For over two centuries, the United States has been a wellspring of scientific and technological innovation. The new Special Collections exhibit American Innovation: A Survey of Adaptive Ingenuity in the United States draws from materials in Lehigh Libraries’ collections to showcase individuals who have contributed to the United State’s success through their passion to discover, innovate, and revolutionize. Come and follow the footsteps of these great figures and learn about the advances in technology, efficiency, and business they engineered. The exhibit is on display in the Linderman Café Gallery and Reading Room through December 19, 2014.
- Individuals who have fostered communication, such as Samuel Morse
- Those who have facilitated transportation, such as Robert Fulton, Henry Ford, and the Wright Brothers
- Entrepreneurs, such as Samuel Colt, and Cyrus McCormick
- Technological genius, such as Steve Jobs and Bill Gates
Whether the innovations are familiar to us or lesser known, they are examples of American ingenuity. Sir Harold Evans, historian and journalist, summed it up best in his book They Made America (New York: Little, Brown, 2004), where he said, “Innovation...has turned out to be a distinguishing characteristic of the United States. It is not simply invention; it is inventiveness put to use.”

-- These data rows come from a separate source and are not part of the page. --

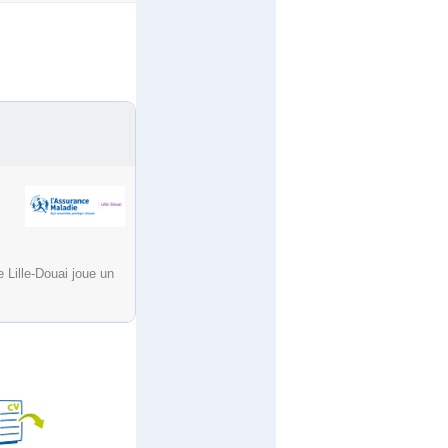
 Lille-Douai joue un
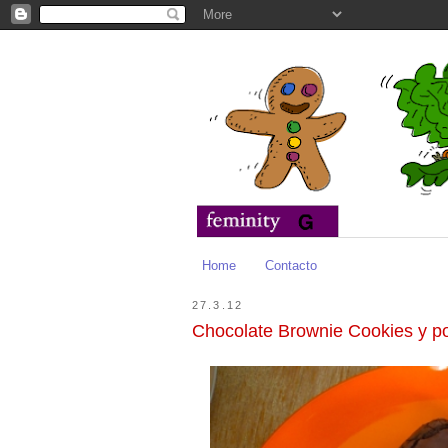
Home
Contacto
27.3.12
Chocolate Brownie Cookies y p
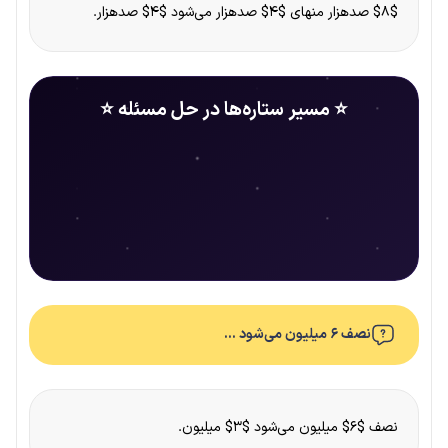
$۸$ صدهزار منهای $۴$ صدهزار می‌شود $۴$ صدهزار.
⭐ مسیر ستاره‌ها در حل مسئله ⭐
نصف ۶ میلیون می‌شود …
نصف $۶$ میلیون می‌شود $۳$ میلیون.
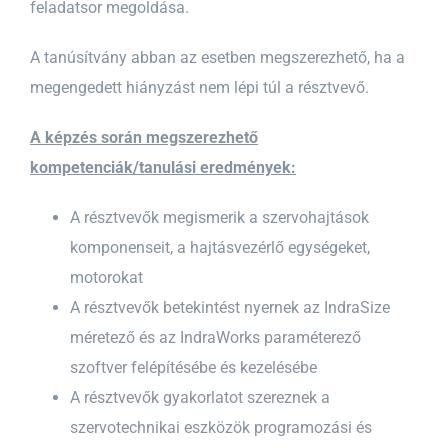
feladatsor megoldása.
A tanúsítvány abban az esetben megszerezhető, ha a
megengedett hiányzást nem lépi túl a résztvevő.
A képzés során megszerezhető
kompetenciák/tanulási eredmények:
A résztvevők megismerik a szervohajtások
komponenseit, a hajtásvezérlő egységeket,
motorokat
A résztvevők betekintést nyernek az IndraSize
méretező és az IndraWorks paraméterező
szoftver felépítésébe és kezelésébe
A résztvevők gyakorlatot szereznek a
szervotechnikai eszközök programozási és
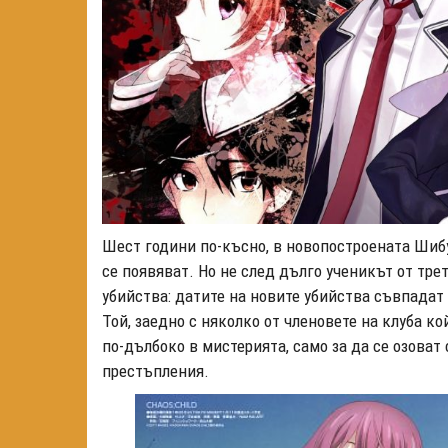
Шест години по-късно, в новопостроената Шибу
се появяват. Но не след дълго ученикът от тр
убийства: датите на новите убийства съвпадат 
Той, заедно с няколко от членовете на клуба к
по-дълбоко в мистерията, само за да се озоват
престъпления.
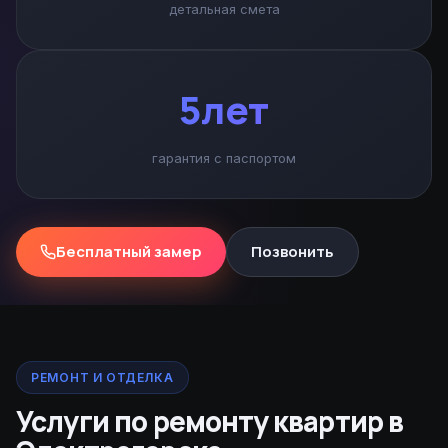
детальная смета
5лет
гарантия с паспортом
Бесплатный замер
Позвонить
РЕМОНТ И ОТДЕЛКА
Услуги по ремонту квартир в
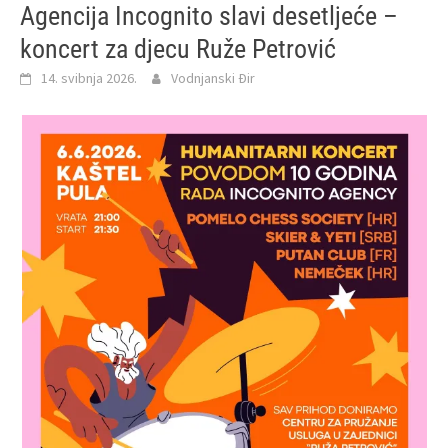
Agencija Incognito slavi desetljeće –
koncert za djecu Ruže Petrović
14. svibnja 2026.
Vodnjanski Đir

This exhibit features contributions by Eleanor Nothelfer, ’80, and Zion Um, ’15. Eleanor, who has volunteered in Special Collections since her retirement from the Fritz Engineering Laboratory library, conducted extensive research and wrote many of the biographies of the visionaries represented in this exhibit. Zion, who joined Special Collections her freshman year as a student assistant, has continued to make significant contributions to the exhibit program through her artistic talent. Not only did she design the exhibit poster, but she drew the portraits of each of the figures represented on the exhibit poster and in the Café Gallery. Based on contemporary photographs and drawings of this scientist, entrepreneurs, and engineers, Zion’s representations capture each of them in their prime.